» WHAT IS BEING ASKED
Excluding all pictures, please output the listing exactly.

☆ ☆ ☆ ☆

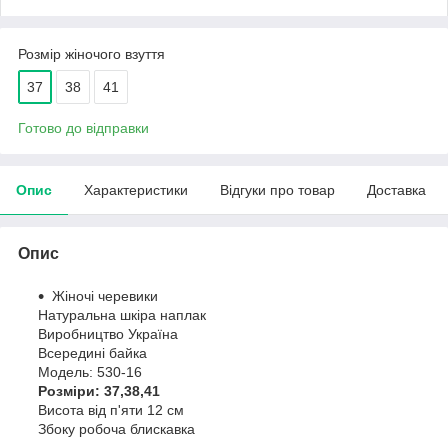
Розмір жіночого взуття
37
38
41
Готово до відправки
Опис
Характеристики
Відгуки про товар
Доставка
Опис
Жіночі черевики
Натуральна шкіра наплак
Виробництво Україна
Всередині байка
Модель: 530-16
Розміри: 37,38,41
Висота від п'яти 12 см
Збоку робоча блискавка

☆ ☆ ☆ ☆

» RESPONSE AREA
Розмір жіночого взуття
37
38
41
Готово до відправки
Опис
Характеристики
Відгуки про товар
Доставка
Опис
Жіночі черевики
Натуральна шкіра наплак
Виробництво Україна
Всередині байка
Модель: 530-16
Розміри: 37,38,41
Висота від п'яти 12 см
Збоку робоча блискавка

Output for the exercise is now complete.